Au delà de ces questionnements, Searle prétend qu’une machine dont le fonctionnement repose sur l’interprétation et l’exécution d’un programme est incapable de penser. Cela vient selon lui de l’impossibilité de construire une sémantique à partir d’une syntaxe. Selon Searle, le problème est le suivant: un ordinateur manipule des symboles, qui n’ont pour lui aucun sens (syntaxe), tout comme les caractères chinois n’ont pour Searle-dans-la-chambre aucun sens. La manipulation de ces symboles, sans aucune possibilité de leur attribuer un sens, c’est à dire une sémantique, est dans la totale incapacité de générer de la compréhension. Searle en arrive donc à la conclusion que les machines telles que construites aujourd’hui sont dans l’incapacité de penser, ou plutôt de comprendre ce qu’elles disent et font.

Searle ne prétend pas que les machines sont incapables de penser. Il se défend même d’avoir de telles pensées. En matérialiste, il prétend même que de telles machines existent: il s’agit de nos cerveaux. Ce qu’il pense impossible, c’est qu’une machine manipulant des symboles (une machine du type de celle inventée par Turing) soit capable de générer une compréhension des symboles qu’elle manipule.
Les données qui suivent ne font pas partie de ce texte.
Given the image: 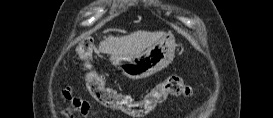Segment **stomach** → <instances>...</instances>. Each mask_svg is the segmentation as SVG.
<instances>
[{"instance_id": "obj_1", "label": "stomach", "mask_w": 273, "mask_h": 118, "mask_svg": "<svg viewBox=\"0 0 273 118\" xmlns=\"http://www.w3.org/2000/svg\"><path fill=\"white\" fill-rule=\"evenodd\" d=\"M175 38L164 35L155 44L136 55H111L112 64L130 79L149 77L167 67L175 56Z\"/></svg>"}]
</instances>
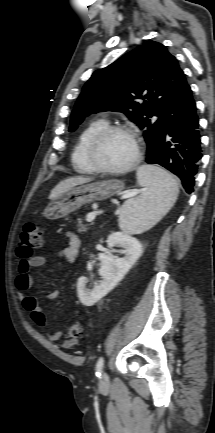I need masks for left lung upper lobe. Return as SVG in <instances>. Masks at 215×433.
I'll return each mask as SVG.
<instances>
[{"label": "left lung upper lobe", "instance_id": "1", "mask_svg": "<svg viewBox=\"0 0 215 433\" xmlns=\"http://www.w3.org/2000/svg\"><path fill=\"white\" fill-rule=\"evenodd\" d=\"M184 80L177 60L165 46L148 41L93 73L75 104L69 131L91 113L120 111L144 129L149 155L163 127L164 112ZM153 116L158 120L152 122L149 118Z\"/></svg>", "mask_w": 215, "mask_h": 433}]
</instances>
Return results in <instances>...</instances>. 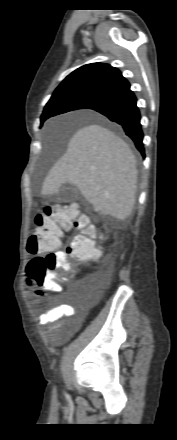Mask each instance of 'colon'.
<instances>
[{
	"label": "colon",
	"instance_id": "obj_1",
	"mask_svg": "<svg viewBox=\"0 0 177 440\" xmlns=\"http://www.w3.org/2000/svg\"><path fill=\"white\" fill-rule=\"evenodd\" d=\"M77 228L81 234L75 237L65 252L58 251L62 231ZM97 229L90 224V218L82 214L74 204L52 205L35 217V228L28 240L27 251L31 254L45 253V256L33 258L27 267L32 273L27 279L30 285H47L53 290H60V281L51 277L56 272H67L69 258L95 262L100 256V249L95 245Z\"/></svg>",
	"mask_w": 177,
	"mask_h": 440
}]
</instances>
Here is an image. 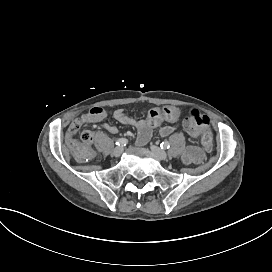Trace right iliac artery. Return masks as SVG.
<instances>
[{
  "label": "right iliac artery",
  "mask_w": 272,
  "mask_h": 272,
  "mask_svg": "<svg viewBox=\"0 0 272 272\" xmlns=\"http://www.w3.org/2000/svg\"><path fill=\"white\" fill-rule=\"evenodd\" d=\"M128 143V140L125 138H120L116 141V145L118 146H126V144Z\"/></svg>",
  "instance_id": "82829eb1"
}]
</instances>
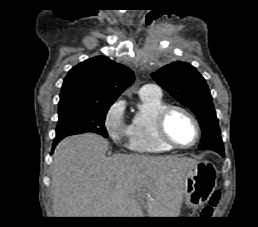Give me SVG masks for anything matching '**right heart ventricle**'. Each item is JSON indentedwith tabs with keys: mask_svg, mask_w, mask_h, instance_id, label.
Listing matches in <instances>:
<instances>
[{
	"mask_svg": "<svg viewBox=\"0 0 258 227\" xmlns=\"http://www.w3.org/2000/svg\"><path fill=\"white\" fill-rule=\"evenodd\" d=\"M166 106L162 96L139 93L137 109L128 126L127 146L131 151L157 154L172 149L160 141L156 131V117Z\"/></svg>",
	"mask_w": 258,
	"mask_h": 227,
	"instance_id": "right-heart-ventricle-1",
	"label": "right heart ventricle"
}]
</instances>
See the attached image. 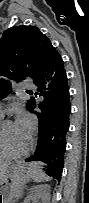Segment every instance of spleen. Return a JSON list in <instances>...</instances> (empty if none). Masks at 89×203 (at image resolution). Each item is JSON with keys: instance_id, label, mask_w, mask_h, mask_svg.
I'll use <instances>...</instances> for the list:
<instances>
[{"instance_id": "obj_1", "label": "spleen", "mask_w": 89, "mask_h": 203, "mask_svg": "<svg viewBox=\"0 0 89 203\" xmlns=\"http://www.w3.org/2000/svg\"><path fill=\"white\" fill-rule=\"evenodd\" d=\"M40 165L41 164H34L32 167H30L27 171V176L36 183L50 181L52 178L46 175L43 170H41Z\"/></svg>"}]
</instances>
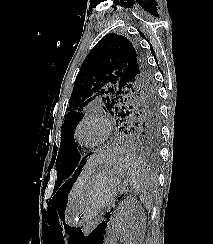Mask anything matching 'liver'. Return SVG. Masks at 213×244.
<instances>
[{
  "instance_id": "1",
  "label": "liver",
  "mask_w": 213,
  "mask_h": 244,
  "mask_svg": "<svg viewBox=\"0 0 213 244\" xmlns=\"http://www.w3.org/2000/svg\"><path fill=\"white\" fill-rule=\"evenodd\" d=\"M109 157V152L106 153H98L94 154L87 162L84 171L80 175L77 183L74 186L73 193L70 195V198L73 194H75L76 190L84 183L85 179L88 175L95 169V167L104 161H106Z\"/></svg>"
}]
</instances>
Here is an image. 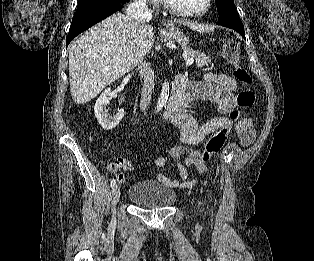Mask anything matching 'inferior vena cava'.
I'll return each instance as SVG.
<instances>
[{
    "mask_svg": "<svg viewBox=\"0 0 314 261\" xmlns=\"http://www.w3.org/2000/svg\"><path fill=\"white\" fill-rule=\"evenodd\" d=\"M126 13L139 24H142L152 18V13L148 9L146 0H134V2L128 6ZM138 69L140 74L144 77V85L140 98V109L141 111H144L147 109L151 101L154 90V72L150 64L143 60L140 61Z\"/></svg>",
    "mask_w": 314,
    "mask_h": 261,
    "instance_id": "inferior-vena-cava-1",
    "label": "inferior vena cava"
}]
</instances>
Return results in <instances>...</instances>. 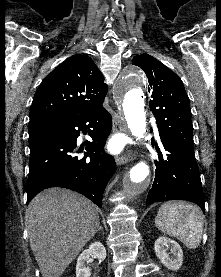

Searle prétend également qu’une machine telle celle de Turing est incapable d’intentionnalité, c’est à dire de désirs ou d’intentions. Pour être plus précis, il admet que des machines soient dotés de tels propriétés mais prétend que ces désirs et intentions ne dont pas dotés eux-même d’intentionnalité originelle (qui serait finalement en quelque sorte une pulsion motrice). Cela, comme l’impossibilité de générer de la sémantique pour les ordinateurs, les rend incapables de penser ou de comprendre à la manière de l’être humain.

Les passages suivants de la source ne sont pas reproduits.